It was a sign of the Shangri-La Dialogue’s declining relevance when China sent a low-level delegation and India no delegation at all to this year’s talkfest. To ensure its future standing, this important meeting needs to shift its focus to achieving concrete security cooperation outcomes.

The Shangri-La Dialogue (SLD), one of the highest-level regional security meetings, attracts much media attention each year. However, the relevance of the SLD to regional security is under serious challenge.

The SLD has become an occasion to showcase different, yet clichéd, official lines for regional actors, rather than a place for real dialogue. While US Secretary of Defense James Mattis tried to ease concerns about the US commitment to the region, China reiterated its idea of building a ‘community of common destiny’ and cooperative security.
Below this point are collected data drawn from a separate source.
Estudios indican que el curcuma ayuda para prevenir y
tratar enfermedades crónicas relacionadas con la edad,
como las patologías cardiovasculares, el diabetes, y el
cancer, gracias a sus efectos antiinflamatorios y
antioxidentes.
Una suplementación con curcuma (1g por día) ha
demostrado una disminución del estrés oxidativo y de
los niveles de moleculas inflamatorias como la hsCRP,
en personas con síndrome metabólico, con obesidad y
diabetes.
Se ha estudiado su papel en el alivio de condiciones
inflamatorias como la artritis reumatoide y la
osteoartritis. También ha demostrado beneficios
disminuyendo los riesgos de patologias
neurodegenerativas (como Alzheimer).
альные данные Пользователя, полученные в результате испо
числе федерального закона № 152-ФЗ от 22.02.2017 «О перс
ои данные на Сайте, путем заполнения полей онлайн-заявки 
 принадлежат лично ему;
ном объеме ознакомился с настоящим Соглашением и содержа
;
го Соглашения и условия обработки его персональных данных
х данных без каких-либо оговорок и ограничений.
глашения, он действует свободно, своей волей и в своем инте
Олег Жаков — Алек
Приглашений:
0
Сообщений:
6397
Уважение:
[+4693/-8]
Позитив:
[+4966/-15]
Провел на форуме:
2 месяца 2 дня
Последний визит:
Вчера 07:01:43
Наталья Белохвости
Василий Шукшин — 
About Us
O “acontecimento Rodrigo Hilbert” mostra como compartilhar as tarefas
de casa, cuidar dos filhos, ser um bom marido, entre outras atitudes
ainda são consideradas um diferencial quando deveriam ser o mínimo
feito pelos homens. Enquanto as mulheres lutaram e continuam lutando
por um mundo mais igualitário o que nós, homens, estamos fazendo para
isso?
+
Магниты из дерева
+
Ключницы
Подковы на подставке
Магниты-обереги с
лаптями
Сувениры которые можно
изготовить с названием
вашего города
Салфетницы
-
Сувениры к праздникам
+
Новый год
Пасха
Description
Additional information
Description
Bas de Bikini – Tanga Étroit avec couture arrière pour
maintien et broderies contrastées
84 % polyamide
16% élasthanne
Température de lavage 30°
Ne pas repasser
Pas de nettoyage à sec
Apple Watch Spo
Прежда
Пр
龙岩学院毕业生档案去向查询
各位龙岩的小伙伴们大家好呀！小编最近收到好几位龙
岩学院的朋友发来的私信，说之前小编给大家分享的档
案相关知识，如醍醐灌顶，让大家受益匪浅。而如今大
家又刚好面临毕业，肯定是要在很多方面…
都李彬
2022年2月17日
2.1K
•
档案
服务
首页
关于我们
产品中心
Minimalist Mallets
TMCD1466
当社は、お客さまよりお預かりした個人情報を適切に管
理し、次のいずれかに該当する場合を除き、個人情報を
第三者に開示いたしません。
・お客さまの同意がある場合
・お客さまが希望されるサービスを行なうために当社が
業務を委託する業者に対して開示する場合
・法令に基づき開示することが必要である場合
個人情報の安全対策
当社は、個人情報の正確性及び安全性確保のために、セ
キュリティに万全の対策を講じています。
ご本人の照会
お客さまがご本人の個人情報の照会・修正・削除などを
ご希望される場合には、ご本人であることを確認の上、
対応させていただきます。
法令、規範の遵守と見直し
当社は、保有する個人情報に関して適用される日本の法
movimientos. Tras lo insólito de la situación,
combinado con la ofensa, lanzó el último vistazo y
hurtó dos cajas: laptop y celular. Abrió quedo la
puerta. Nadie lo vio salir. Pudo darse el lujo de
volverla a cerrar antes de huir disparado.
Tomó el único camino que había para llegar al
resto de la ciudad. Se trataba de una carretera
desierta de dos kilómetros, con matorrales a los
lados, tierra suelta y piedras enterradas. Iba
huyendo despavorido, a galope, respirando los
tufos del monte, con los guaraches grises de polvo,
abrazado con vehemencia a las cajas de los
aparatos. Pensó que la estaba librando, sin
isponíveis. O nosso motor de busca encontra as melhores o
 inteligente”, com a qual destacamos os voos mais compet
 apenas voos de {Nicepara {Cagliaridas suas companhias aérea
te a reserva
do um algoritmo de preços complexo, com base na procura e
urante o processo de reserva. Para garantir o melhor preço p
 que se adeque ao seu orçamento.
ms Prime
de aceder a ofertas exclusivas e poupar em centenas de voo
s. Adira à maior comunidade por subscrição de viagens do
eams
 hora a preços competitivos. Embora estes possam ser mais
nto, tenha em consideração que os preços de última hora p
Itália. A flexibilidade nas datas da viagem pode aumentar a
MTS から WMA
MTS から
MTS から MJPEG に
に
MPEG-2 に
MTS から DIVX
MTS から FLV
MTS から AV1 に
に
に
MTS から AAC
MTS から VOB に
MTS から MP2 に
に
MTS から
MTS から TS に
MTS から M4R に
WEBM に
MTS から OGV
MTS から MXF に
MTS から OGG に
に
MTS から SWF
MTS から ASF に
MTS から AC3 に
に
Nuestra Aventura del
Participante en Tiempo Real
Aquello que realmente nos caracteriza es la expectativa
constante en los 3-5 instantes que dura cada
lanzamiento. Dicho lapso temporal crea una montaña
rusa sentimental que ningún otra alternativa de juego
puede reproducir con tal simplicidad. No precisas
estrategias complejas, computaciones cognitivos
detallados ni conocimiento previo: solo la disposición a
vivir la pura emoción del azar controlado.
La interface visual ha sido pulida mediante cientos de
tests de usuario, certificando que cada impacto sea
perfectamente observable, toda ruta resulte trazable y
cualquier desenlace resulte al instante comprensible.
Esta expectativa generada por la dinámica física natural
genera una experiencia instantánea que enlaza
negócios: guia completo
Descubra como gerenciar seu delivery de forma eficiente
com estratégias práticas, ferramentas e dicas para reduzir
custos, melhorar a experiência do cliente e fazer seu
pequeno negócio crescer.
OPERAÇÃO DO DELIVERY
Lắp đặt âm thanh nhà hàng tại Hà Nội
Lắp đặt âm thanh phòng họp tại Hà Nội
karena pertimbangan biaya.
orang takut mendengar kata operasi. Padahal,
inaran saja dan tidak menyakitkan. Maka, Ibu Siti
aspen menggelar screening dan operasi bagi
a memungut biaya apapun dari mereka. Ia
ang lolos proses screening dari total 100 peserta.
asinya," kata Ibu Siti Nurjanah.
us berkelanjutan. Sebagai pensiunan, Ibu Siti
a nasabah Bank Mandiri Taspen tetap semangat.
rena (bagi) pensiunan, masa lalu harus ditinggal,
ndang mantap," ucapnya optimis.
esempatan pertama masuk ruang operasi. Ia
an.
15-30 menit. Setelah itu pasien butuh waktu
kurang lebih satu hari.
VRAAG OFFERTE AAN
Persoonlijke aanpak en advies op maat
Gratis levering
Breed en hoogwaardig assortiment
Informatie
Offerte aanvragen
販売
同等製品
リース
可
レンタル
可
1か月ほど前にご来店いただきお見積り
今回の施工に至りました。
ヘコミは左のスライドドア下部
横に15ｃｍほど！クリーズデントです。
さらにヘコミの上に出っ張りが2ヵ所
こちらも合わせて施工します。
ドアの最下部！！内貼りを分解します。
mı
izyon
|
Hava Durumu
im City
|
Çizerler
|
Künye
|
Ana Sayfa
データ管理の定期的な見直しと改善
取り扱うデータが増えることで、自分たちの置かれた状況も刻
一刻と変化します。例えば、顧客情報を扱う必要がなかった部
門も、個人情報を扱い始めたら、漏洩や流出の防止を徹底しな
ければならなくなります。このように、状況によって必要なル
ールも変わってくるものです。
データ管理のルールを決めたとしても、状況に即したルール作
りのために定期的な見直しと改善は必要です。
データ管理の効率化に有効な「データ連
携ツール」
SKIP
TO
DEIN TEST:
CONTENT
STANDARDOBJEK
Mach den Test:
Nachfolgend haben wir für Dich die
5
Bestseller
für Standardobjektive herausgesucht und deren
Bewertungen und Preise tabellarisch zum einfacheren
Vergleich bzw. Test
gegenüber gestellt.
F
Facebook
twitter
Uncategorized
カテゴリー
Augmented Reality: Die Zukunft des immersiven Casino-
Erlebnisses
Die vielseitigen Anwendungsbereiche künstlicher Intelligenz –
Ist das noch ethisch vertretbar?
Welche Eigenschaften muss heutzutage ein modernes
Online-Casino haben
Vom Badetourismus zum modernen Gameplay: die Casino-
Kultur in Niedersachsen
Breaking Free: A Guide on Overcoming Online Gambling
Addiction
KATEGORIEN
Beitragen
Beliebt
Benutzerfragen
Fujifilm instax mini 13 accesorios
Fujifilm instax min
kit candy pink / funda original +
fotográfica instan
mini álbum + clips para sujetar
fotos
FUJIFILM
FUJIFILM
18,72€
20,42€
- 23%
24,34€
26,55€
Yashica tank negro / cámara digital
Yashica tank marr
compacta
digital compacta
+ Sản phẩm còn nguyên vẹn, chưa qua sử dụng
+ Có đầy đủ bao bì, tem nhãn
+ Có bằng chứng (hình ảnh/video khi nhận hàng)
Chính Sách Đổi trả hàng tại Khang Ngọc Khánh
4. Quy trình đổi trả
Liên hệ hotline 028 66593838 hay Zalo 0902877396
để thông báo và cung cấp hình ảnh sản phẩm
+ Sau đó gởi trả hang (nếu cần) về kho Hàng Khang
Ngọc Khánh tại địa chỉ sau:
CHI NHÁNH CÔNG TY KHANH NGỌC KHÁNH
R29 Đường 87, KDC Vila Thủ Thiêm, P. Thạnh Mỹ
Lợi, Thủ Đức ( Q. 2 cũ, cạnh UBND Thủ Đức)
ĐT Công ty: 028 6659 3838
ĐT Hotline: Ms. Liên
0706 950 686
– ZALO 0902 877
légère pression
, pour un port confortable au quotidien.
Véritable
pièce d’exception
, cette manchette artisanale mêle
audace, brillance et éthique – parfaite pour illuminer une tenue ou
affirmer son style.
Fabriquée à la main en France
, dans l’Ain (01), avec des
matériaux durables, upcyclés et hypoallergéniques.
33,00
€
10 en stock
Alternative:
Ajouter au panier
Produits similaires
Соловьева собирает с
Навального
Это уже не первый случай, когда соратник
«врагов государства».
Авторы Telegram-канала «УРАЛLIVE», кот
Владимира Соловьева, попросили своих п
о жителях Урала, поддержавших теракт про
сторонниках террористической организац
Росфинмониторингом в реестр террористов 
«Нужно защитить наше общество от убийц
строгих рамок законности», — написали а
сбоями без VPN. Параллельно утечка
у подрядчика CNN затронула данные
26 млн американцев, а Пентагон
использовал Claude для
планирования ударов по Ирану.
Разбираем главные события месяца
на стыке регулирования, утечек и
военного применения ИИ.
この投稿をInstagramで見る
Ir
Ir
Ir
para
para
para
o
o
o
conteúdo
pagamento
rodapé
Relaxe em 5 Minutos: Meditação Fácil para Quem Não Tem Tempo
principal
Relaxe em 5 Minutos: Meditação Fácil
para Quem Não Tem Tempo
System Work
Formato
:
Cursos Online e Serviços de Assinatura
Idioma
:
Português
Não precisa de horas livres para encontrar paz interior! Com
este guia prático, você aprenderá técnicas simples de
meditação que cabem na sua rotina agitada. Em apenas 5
However, neither the United States nor China offered any substantially new ideas on how to address various security challenges in the region, such as the rising threat of terrorism or the looming crisis on the Korean Peninsula.

It is no surprise that Australian, Japanese and US delegates openly criticised China’s aggressive behaviour in the South China Sea. However, Australian Prime Minister Malcolm Turnbull’s call for respecting a rules-based order fell on deaf ears. No one knows what the so-called ‘rules’ are or will be in the future because the United States, the builder of the liberal order after World War II, has started to renege on its commitments, first to the Trans-Pacific Partnership and recently to the Paris climate accord.

The Southeast Asian countries have seemed to stay cool, and the South China Sea (SCS) situation has improved dramatically since last year. The negotiation between China and ASEAN states on the long-awaited Code of Conduct (COC) is gradually progressing. The SCS no longer dominates the headlines for the capitals in Southeast Asia, although the US Navy’s high-profile freedom of navigation operation in the SCS just 10 days before the SLD reminded the region of the unsettled disputes.